Artocarpus integer is closely related to breadfruit (Artocapus altilis), marang(Artocarpus odoratissimus) and jackfruit (Artocarpus heterophyllus). It's native to Malaysia where it's eaten young as a vegetable, mature as a fruit: fresh, fried in batter or made into ice-cream. The fruit has a strong smell when ready, stronger even than durian and can be mistaken for natural gas - the first time I smelled one I hunted all over the kitchen for the gas leak. It's not such a large tree, at least those I've seen growing in this area aren't very large, although they are all still in their 20s at most. The fruits grow in clusters straight out of the trunk and larger branches, just like the jackfruit. The trees begin to produce between 3 and 6 years and can produce twice a year, with one harvest being heavier than the other.

The fruits take about 6 months to mature and are somewhat cylindrical shaped with a green, yellow skin covered in flat or slightly raised hexagons, each with a dot at its center. They soften as they ripen. Each fruit, between 8 and 12 inches perhaps, breaks apart to reveal around 25 to 30 seeds, large like the durian and fatter than jackfruit seeds. The seeds are wrapped in golden yellow sweeter than honey envelopes of flesh. It's sticky, but nothing like the jackfruit, not as much as the marang either, and the seeds are easy to remove. The flesh is far more like jackfruit than durian and has a firmness which becomes deliciously chewy (like taffy) when dried.

In 'The Fruit Hunters', Adam Leith Gollner describes sneaking his chempedak round the back of his hotel and gorging on it, he compares the taste to his childhood favourite - Fruit Loops. I've never had Fruit Loops, but would be delighted to find they tasted the same. It's that kind of fruit - it becomes in an instant a treasure, a somewhat secret joy to be taken quickly, all at once and in hiding, while one is lost in the very pleasure of it. Something primal about it. It's wonderful, I'm planting a field of them!

Chempedaks are what's termed 'ultratropical' - they won't grow below a certain temperature, they like to be in warm, humid climates, preferably with shade and out of the wind. Definitely a forest tree, so maybe I won't plant a field, maybe I'll search out secret hidden spots in the jungle for my secret, hidden fruit.

up to my neck in fruit

I haven't had time, or energy in the evening, to write anything remotely interesting, let alone grammatically correct. I've been immersed in fruit. My hands are sore and cut from opening durian and removing the flesh; they're stained purple brown from breaking into mangosteens; puckered and lined from squeezing cas pulp through colanders. I'm happy. And tired.

Sunday, 6 September 2009


hot jobos cause explosion

I knew it would happen. It was like the day I learned to ride my bike: I cycled over broken glass and it didn't harm my tires, so I turned back and did it again - 2 flat tires and no more bike riding. It was the same with the jobos.

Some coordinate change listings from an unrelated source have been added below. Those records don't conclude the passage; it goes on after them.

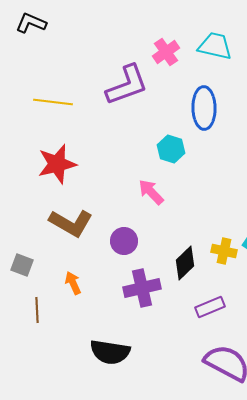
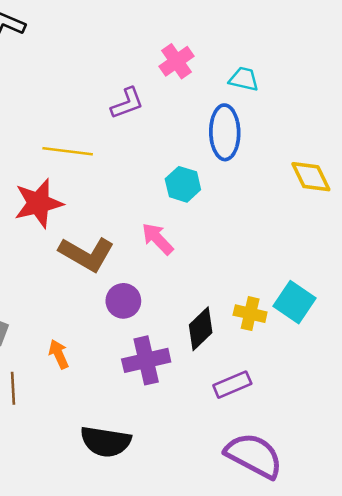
cyan trapezoid: (215, 46) -> (244, 79), moved, size x0.7
purple L-shape: (127, 85) -> (127, 103), size x0.6
yellow line: (53, 102) -> (68, 151), moved
brown L-shape: (71, 223) -> (87, 254), moved

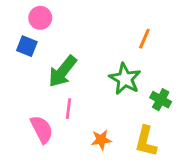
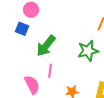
green star: (125, 79) -> (88, 51), turned 30

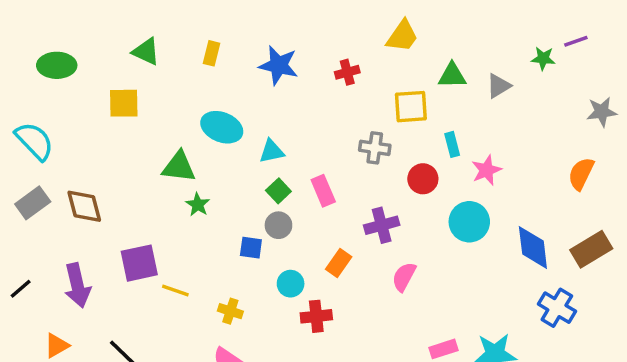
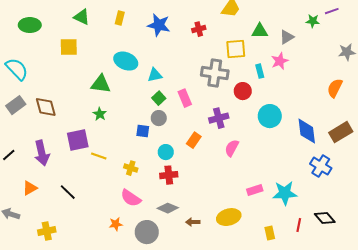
gray cross: (375, 148) -> (215, 73), size x1.5
pink star: (486, 170) -> (280, 61), moved
green star: (198, 205) -> (100, 114), moved
red cross: (316, 316) -> (169, 175), moved

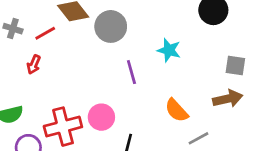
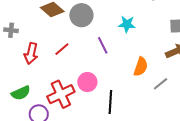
red line: (45, 33) -> (62, 49), moved
red arrow: (34, 65) -> (31, 53), size x1.5
orange semicircle: (177, 110) -> (141, 67), turned -108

I knew I wasn't supposed to put hot things in my plastic jugged blender, but the day before I had been impatient and had done it anyway without any ill effects. So I reasoned that I could do it again, being careful not to put too many in. But wrong. Within a few seconds the plastic exploded sending shards all over the kitchen, spraying walls and counter tops with hot jobo juice and sending the scalding pits flying everywhere. The blade continued to whir, effectively cleaning out all of the hot sticky mess, until I could reach behind it and yank the plug out the wall.

That was the end of that experiment.

We have three large jobo trees which have been dropping copious quantities of thumb length, fat, yellow brown fruit for weeks now. The jobo is related to the jocote and the june plum, both of which give larger fruits than this smaller cousin, and both of which are sold in markets and by roadsides all around Costa Rica. I like the taste - very apricot like in a sour kind of way, and strongly flavoured. However the pit is large and the fruit fibrous: not so practical for my purpose.

And yet . . . well we have three large trees dropping fruit I'm stepping on as I harvest carambolas. What to do? I'm giving vinegar a go - fill a bucket, cover, shake periodically, strain a month later, bottle for several more months. The fruit is somewhat sweet, it should make vinegar. And jam? Well the taste tells me yes, but scraping that 1/8th inch flesh from round the seed - is a little crazy making, especially when I've got ALL this other fruit piling up in the kitchen. So I thought I'd simmer it a little to soften and extract as much of the juice, then throw it in the blender and strain it.

So now I've had to just stick with the juice - not a lot to work with, but we'll see. If I can make a syrup that would be fine. A long time ago I made sloe gin. I think jobo gin might be quite nice . . .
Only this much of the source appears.